Confessed al-Qaida terrorist to Army judge: Guantánamo war court's a ‘covfefe’
WASHINGTON
A confessed al-Qaida terrorist turned U.S. government informant who is awaiting sentencing at Guantánamo complained to a war court judge this week of problems between his attorneys and prosecutors at a brief war court hearing ahead of his 2019 sentencing. “Over the last past six years, I’ve … been struggling with this whole process and the whole military commission system is pretty stagnant,” prisoner Majid Khan, a suburban Baltimore high school graduate, told a new judge on his case Tuesday, according to a transcript released by the Pentagon. “I call it ‘cluster covfefe,’ ” the Pakistani citizen added, using a made-up word or typo that President Donald Trump tweeted a year ago, in a midnight commentary about negative press coverage.
Khan, 38, a Pakistani former legal U.S. resident is awaiting sentencing next year on charges of conspiring with al-Qaida, murder, attempted murder and spying, under a plea agreement that permits his release from the prison in 13 years. He was held and tortured for more than three years in the CIA’s secret prison network, according to his lawyers and the Senate intelligence committee’s declassified version of the so-called Torture Report. Without explaining further, he told the judge that his lawyers and prosecutors weren’t getting along. “I hear a lot of ominous language from prosecutors all the time, so I don’t know where I am standing,” he said, adding that he preferred a more “amicable milieu.”
One issue had been the timing of his sentencing, now set for July 1, 2019. As part of the 2012 plea, he agreed to become a government witness, something his military jury might view favorably in deciding his sentence. But no war crimes case has come to trial that required his testimony, so his sentencing hearing has been has twice postponed by agreement of both sides. “Majid just wants to move forward and maximize his cooperation with as little disruption as possible,” said defense attorney Wells Dixon, who represents Khan pro bono. “He may get frustrated from time to time, but that’s only human.
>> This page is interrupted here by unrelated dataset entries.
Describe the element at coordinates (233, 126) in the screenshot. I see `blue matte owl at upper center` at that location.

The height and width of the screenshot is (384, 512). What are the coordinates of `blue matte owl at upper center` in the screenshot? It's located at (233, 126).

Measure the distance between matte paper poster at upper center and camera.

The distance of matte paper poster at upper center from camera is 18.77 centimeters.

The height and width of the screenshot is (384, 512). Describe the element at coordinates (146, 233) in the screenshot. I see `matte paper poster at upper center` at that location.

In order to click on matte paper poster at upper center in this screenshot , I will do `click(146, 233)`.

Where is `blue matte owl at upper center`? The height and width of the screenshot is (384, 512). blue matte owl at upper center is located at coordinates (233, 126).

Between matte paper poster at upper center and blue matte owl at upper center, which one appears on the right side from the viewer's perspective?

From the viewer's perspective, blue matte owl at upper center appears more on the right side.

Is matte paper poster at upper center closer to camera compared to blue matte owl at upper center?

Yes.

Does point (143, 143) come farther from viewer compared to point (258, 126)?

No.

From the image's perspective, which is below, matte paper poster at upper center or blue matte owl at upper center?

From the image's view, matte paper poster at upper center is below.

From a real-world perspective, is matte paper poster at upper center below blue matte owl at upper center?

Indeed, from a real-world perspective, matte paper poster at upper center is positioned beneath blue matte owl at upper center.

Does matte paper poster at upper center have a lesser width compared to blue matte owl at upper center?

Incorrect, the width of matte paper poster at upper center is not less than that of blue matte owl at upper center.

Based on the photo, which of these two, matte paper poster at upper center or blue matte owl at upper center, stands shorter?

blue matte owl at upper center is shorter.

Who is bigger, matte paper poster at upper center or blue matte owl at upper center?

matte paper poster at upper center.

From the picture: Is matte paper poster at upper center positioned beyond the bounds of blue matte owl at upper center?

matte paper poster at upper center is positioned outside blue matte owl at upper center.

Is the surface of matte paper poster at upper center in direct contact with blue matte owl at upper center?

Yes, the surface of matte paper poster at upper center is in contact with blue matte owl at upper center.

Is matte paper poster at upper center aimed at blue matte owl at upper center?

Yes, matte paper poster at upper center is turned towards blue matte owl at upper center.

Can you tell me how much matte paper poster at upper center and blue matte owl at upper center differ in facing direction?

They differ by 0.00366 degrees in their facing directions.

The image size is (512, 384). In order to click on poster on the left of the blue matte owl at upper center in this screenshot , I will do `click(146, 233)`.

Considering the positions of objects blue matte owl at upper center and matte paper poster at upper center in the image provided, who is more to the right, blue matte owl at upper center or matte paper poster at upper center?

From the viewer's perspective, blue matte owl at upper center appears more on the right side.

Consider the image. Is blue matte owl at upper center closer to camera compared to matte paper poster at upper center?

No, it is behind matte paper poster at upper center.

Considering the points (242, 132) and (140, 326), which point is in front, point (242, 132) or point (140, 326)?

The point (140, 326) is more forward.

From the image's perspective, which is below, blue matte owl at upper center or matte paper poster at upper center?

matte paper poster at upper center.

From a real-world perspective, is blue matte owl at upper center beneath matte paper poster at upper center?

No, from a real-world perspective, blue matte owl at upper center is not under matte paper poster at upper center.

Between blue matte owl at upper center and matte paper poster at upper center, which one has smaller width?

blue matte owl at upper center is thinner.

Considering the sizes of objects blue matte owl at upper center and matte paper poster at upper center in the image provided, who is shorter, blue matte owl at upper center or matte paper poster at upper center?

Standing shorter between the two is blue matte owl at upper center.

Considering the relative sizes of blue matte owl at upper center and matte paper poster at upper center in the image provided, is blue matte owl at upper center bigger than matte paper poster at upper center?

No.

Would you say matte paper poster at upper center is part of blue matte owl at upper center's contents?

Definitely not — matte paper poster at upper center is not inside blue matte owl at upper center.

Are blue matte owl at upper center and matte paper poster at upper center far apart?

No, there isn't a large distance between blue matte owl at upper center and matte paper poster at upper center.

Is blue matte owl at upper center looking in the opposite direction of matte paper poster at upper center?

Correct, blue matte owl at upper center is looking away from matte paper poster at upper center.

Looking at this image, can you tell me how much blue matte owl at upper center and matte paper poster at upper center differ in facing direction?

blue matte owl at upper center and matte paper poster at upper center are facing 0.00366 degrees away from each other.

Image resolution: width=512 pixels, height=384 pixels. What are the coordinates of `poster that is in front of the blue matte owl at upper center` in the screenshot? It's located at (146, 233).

He’s done remarkably well over the last six years. We’re very proud of him.”
Another issue appears to be a churn of lawyers on the case. For Tuesday’s 2-hour, 10-minute hearing, there was a different judge, different prosecution team and different military defense attorney from his last appearance in September 2016. Khan’s long-serving military defense attorney, Army Lt. Col. Jon Jackson, has retired from service and was replaced by Navy Lt. Cmdr. Jared Hernandez, who is due to leave the case in September.
Khan, who Hernandez described in court as “Guantanamo’s only high-value cooperator,” wants the Pentagon to hire Jackson as a civilian defense lawyer for the case. Khan’s new military judge, Army Col. Douglas Watkins, last year handled the sentencing hearing of another al-Qaida foot soldier turned Guantánamo informant, former low-value detainee Ahmed al Darbi, a Saudi who was sent home to serve his sentence. For Tuesday’s hearing, Khan’s legal team questioned Watkins about possible conflicts, something that typically happens when a new judge appears at the war court.
“Not at all,” Watkins replied to a question of whether the CIA influences his decision making or controls his court. He said he was aware that Khan been held by the CIA and was aware of allegations of torture by lawyers but had never read the Senate intelligence committee’s torture report. At one point, Dixon asked, “Has your honor ever been involved in a case, in any fashion, where the accused was beaten or sleep deprived or stripped naked, waterboarded, or sexually assaulted?” — a clear reference to abuses that Khan’s lawyers say their client suffered. “Not that I’m aware of,” the judge replied.
Watkins declined to offer an opinion of whether those things individually or in combination constituted torture.